* **Material provided**
————
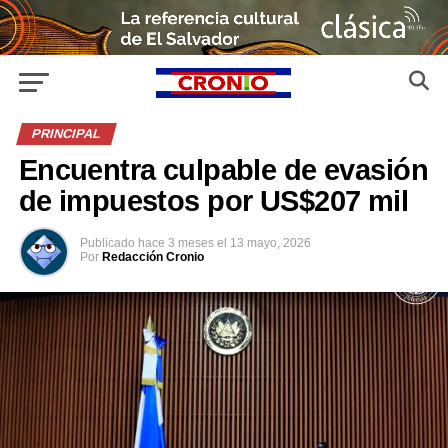
PRINCIPAL
Encuentra culpable de evasión
de impuestos por US$207 mil
Publicado
hace 3 meses
el
13 mayo, 2026
Por
Redacción Cronio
————
* **Exercise**
Please give the entries above again exactly as written, leaving out any pictures.

* **Task result**
PRINCIPAL
Encuentra culpable de evasión
de impuestos por US$207 mil
Publicado
hace 3 meses
el
13 mayo, 2026
Por
Redacción Cronio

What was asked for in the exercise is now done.